Array (data structure)

This is an old revision of this page, as edited by Highegg (talk | contribs) at 07:19, 11 April 2007 (Indices into arrays). The present address (URL) is a permanent link to this revision, which may differ significantly from the current revision.

In computer programming, a group of homogeneous elements of a specific data type is known as an array, one of the simplest data structures. An array is similar to, but different from, a vector or list (for one-dimensional arrays) or a matrix (for two-dimensional arrays). Arrays hold a sequence of data elements, usually of the same size and data type. Individual elements are accessed by their position in the array. The position is given by an index, which is also called a subscript. The index usually uses a consecutive range of integers, (as opposed to an associative array) but the index can have any ordinal set of values. Some arrays are multi-dimensional, meaning they are indexed by a fixed number of integers, for example by a tuple of four integers. Generally, one- and two-dimensional arrays are the most common.

Most programming languages have a built-in array data type. Some programming languages (such as APL, newer versions of Fortran, and J) allow array programming, i.e. generalize the available operations and functions to work transparently over arrays as well as scalars, providing a higher-level manipulation than most other languages, which require loops over all the individual members of the arrays.

Advantages and disadvantages

Arrays permit efficient (constant-time, O(1)) random access, but not efficient insertion and deletion of elements (which are O(n), where n is the size of the array). Linked lists have the opposite trade-off. Consequently, arrays are most appropriate for storing a fixed amount of data which will be accessed in an unpredictable fashion, and linked lists are best for a list of data which will be accessed sequentially and updated often with insertions or deletions.

Another advantage of arrays that has become very important on modern architectures is that iterating through an array has good locality of reference, and so is much faster than iterating through (say) a linked list of the same size, which tends to jump around in memory. However, an array can also be accessed in a random way, as is done with large hash tables, and in this case this is not a benefit.

Arrays also are among the most compact data structures; storing 100 integers in an array takes only 100 times the space required to store an integer, plus perhaps a few bytes of overhead for the pointer to the array (4 on a 32-bit system). Any pointer-based data structure, on the other hand, must keep its pointers somewhere, and these occupy additional space. This extra space becomes more significant as the data elements become smaller. For example, an array of ASCII characters takes up one byte per character, while on a 32-bit platform, which has 4-byte pointers, a linked list requires at least five bytes per character. Conversely, for very large elements, the space difference becomes a negligible fraction of the total space.

Because arrays have a fixed size, there are some indexes which refer to invalid elements — for example, the index 17 in an array of size 5. What happens when a program attempts to refer to these varies from language to language and platform to platform. For more information, see bounds checking.

Uses

Although useful in their own right, arrays also form the basis for several more complex data structures, such as heaps, hash tables, and VLists, and can be used to represent strings, stacks and queues. They also play a more minor role in many other data structures. All of these applications benefit from the compactness and locality of arrays.

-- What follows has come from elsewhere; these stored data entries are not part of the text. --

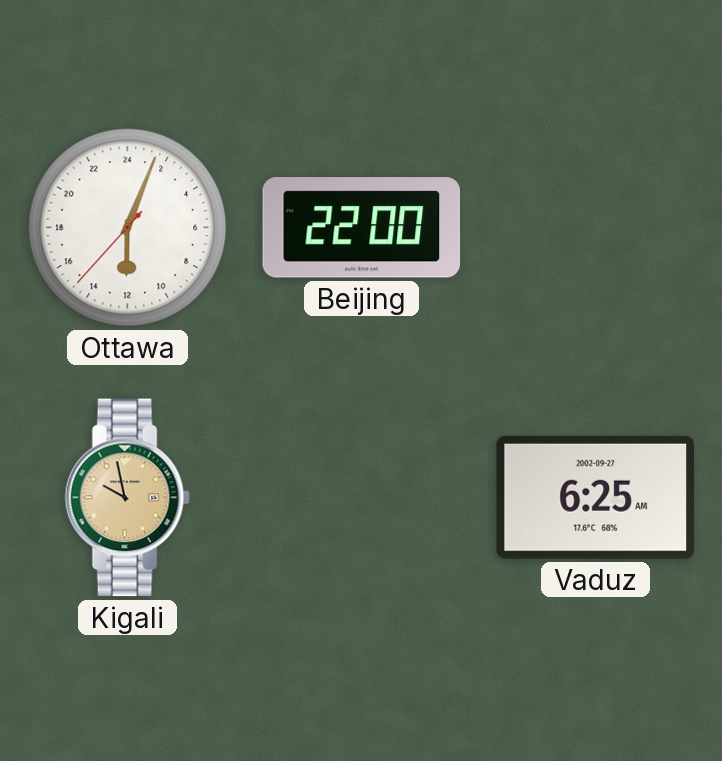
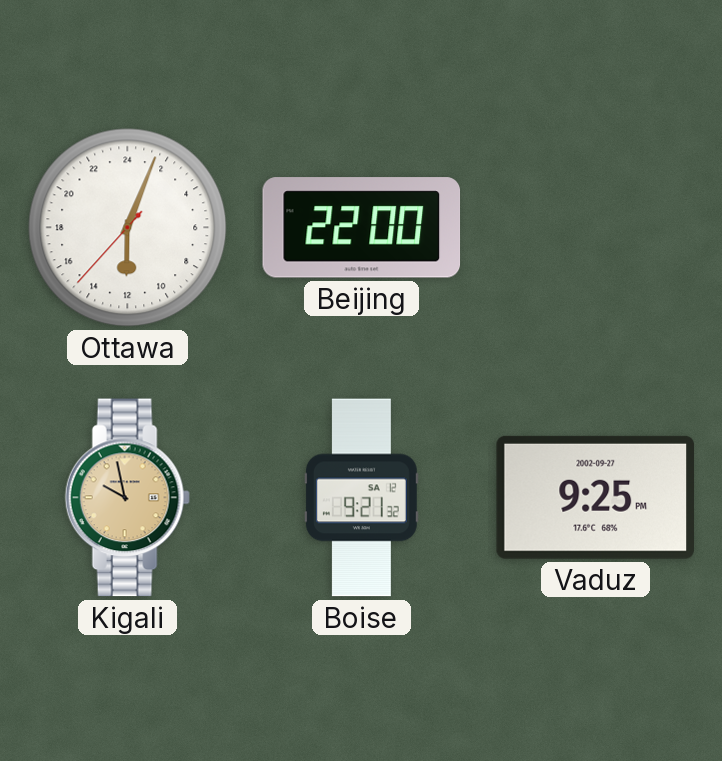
Boise: none -> 9:21
Vaduz: 6:25 -> 9:25
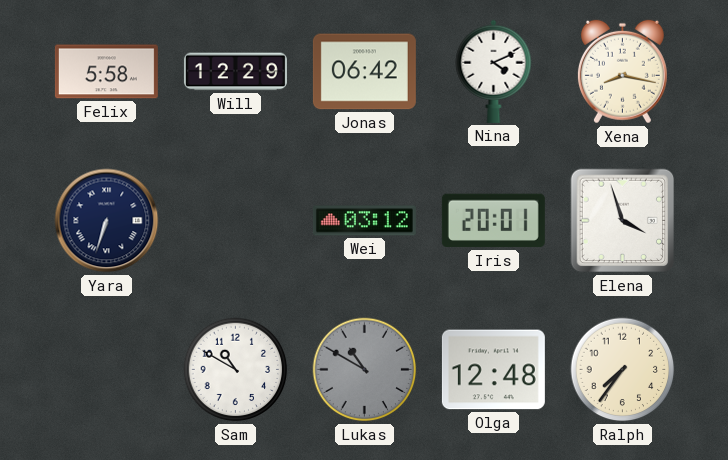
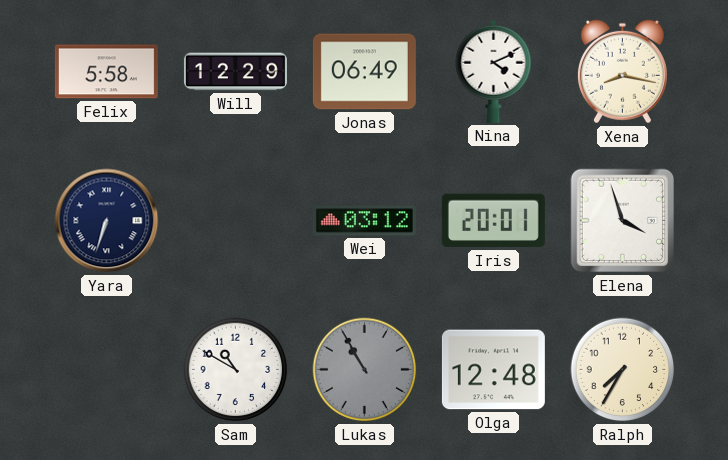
Jonas: 06:42 -> 06:49
Lukas: 10:50 -> 10:55
Ralph: 7:36 -> 7:35
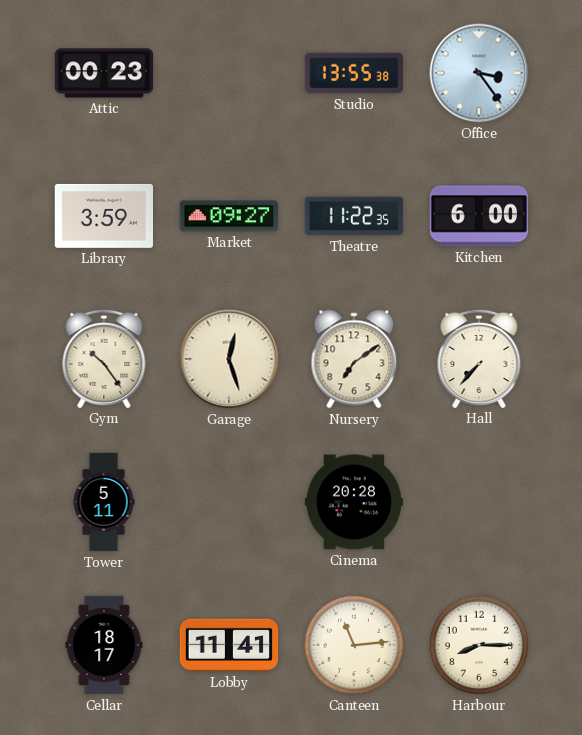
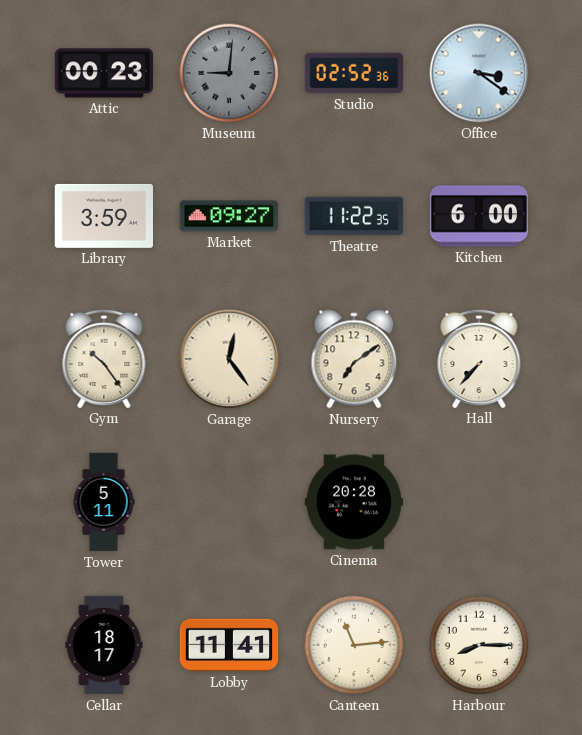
Museum: none -> 9:01
Studio: 13:55 -> 02:52
Office: 3:24 -> 3:21
Garage: 12:27 -> 12:24
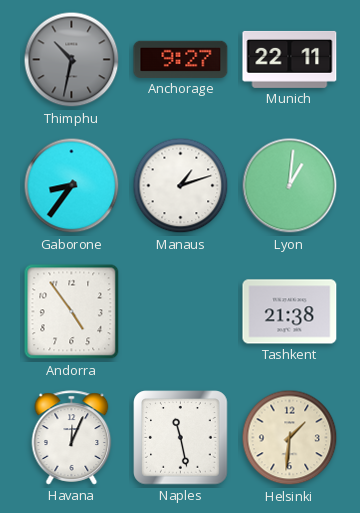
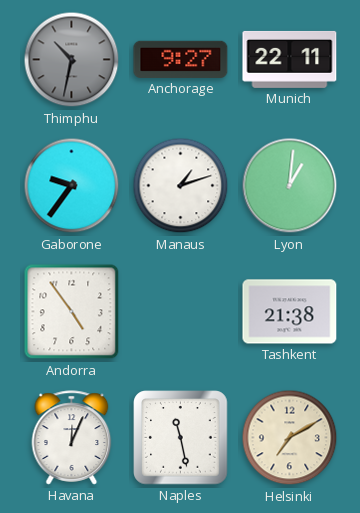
Gaborone: 8:36 -> 9:36
Helsinki: 1:31 -> 7:10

One of the disadvantages of an array is that it has a single fixed size, and although its size can be altered in many environments, this is an expensive operation. Dynamic arrays or growable arrays are arrays which automatically perform this resizing as late as possible, when the programmer attempts to add an element to the end of the array and there is no more space. To average the high cost of resizing over a long period of time (we say it is an amortized cost), they expand by a large amount, and when the programmer attempts to expand the array again, it just uses more of this reserved space.

In the C programming language, one-dimensional character arrays are used to store null-terminated strings, so called because the end of the string is indicated with a special reserved character called a null character ('\0') (see also C string).

Finally, in some applications where the data are the same or are missing for most values of the indexes, or for large ranges of indexes, space is saved by not storing an array at all, but having an associative array with integer keys. There are many specialized data structures specifically for this purpose, such as Patricia tries and Judy arrays. Example applications include address translation tables and routing tables.

Indices into arrays

Although abstractions for arrays in most programming languages are very similar, one strong point of contention has arisen: the index used to refer to the first element. There are three main solutions: zero-based, one-based, and n-based arrays, for which the first element has index zero, one, or a programmer-specified value, respectively.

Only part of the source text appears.